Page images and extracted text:

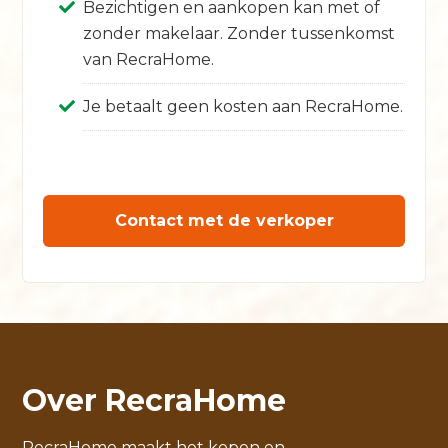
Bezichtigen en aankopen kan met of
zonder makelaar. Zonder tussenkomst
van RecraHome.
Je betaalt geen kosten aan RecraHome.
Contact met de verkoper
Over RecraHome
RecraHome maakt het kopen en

Exercise:
Copy all lines from the entries that contain the word "RecraHome".

Output:
van RecraHome.
Je betaalt geen kosten aan RecraHome.
Over RecraHome
RecraHome maakt het kopen en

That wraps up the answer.